In un passaggio particolarmente significativo, Kozica ha paragonato l’accoglienza dell’Italia verso i profughi bosniaci durante la guerra degli anni ’90 a quella dell’Abissinia verso i primi musulmani. Da quell’accoglienza, ha detto, è nata una generazione di “musulmani italiani”, capaci di sentirsi parte del Paese pur custodendo la propria identità. L’immagine conclusiva è stata potente: ogni musulmano, ovunque viva, appartiene a una comunità che lo sostiene e gli ricorda chi è. Una “identità euro-islamica”, come l’ha definita, che cresce nel rispetto reciproco.

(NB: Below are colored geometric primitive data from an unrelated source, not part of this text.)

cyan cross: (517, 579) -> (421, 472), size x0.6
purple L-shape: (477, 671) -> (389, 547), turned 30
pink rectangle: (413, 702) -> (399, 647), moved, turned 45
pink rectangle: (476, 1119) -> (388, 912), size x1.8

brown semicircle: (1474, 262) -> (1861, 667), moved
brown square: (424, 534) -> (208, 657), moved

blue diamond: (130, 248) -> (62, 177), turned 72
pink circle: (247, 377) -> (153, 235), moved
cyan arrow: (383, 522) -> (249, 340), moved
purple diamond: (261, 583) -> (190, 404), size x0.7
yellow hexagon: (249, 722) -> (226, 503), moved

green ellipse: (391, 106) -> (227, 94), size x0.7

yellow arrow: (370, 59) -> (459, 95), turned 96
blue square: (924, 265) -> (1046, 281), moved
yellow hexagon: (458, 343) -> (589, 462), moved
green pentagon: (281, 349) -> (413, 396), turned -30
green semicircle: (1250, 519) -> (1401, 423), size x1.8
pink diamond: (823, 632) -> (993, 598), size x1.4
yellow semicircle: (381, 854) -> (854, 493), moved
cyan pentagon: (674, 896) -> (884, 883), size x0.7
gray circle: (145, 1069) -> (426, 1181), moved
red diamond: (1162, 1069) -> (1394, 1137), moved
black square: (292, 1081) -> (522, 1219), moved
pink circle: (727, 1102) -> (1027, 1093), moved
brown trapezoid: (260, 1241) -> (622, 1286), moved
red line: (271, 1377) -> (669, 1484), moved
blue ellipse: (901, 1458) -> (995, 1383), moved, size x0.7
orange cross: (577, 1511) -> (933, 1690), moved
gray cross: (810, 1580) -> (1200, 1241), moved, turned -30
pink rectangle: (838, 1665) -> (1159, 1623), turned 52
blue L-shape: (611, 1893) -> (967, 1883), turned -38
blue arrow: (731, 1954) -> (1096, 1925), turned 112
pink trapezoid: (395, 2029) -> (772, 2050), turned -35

Il cristianesimo e la migrazione come identità

Infine, don Ezio Molinari ha aperto il Vangelo di Matteo e si è soffermato sulla fuga in Egitto: non una cronaca, ha insistito, ma una rivelazione profetica. Gesù migrante, costretto a fuggire da un tiranno che riecheggia la figura del Faraone. Ma il punto non è solo la storia. È la teologia della migrazione.
Per don Ezio, la migrazione è iscritta nel DNA del cristianesimo: la storia biblica è un susseguirsi di esodi, esili e ritorni; l’incarnazione stessa è una “migrazione” di Dio verso l’uomo; la vita di Gesù è un cammino continuo, senza una casa stabile; gli apostoli e i santi hanno portato il Vangelo attraversando confini, spesso ostili. Ha citato la Lettera a Diogneto, che definisce i cristiani “forestieri sulla terra”, e San Paolo: “la nostra cittadinanza è nei cieli”. Il cristiano - come Gesù - è un pellegrino. La Chiesa intera è “pellegrinante”, dice il Concilio Vaticano II, in cammino fino alla fine dei tempi.
Il discorso è culminato nella frase di Papa Francesco che sembra riassumere tutto: 
“La nostra esistenza è un pellegrinaggio; la nostra anima è un’anima pellegrina”.

Riccardo Tonna

Nella foto, l'incontro di Scriptural Reasoning.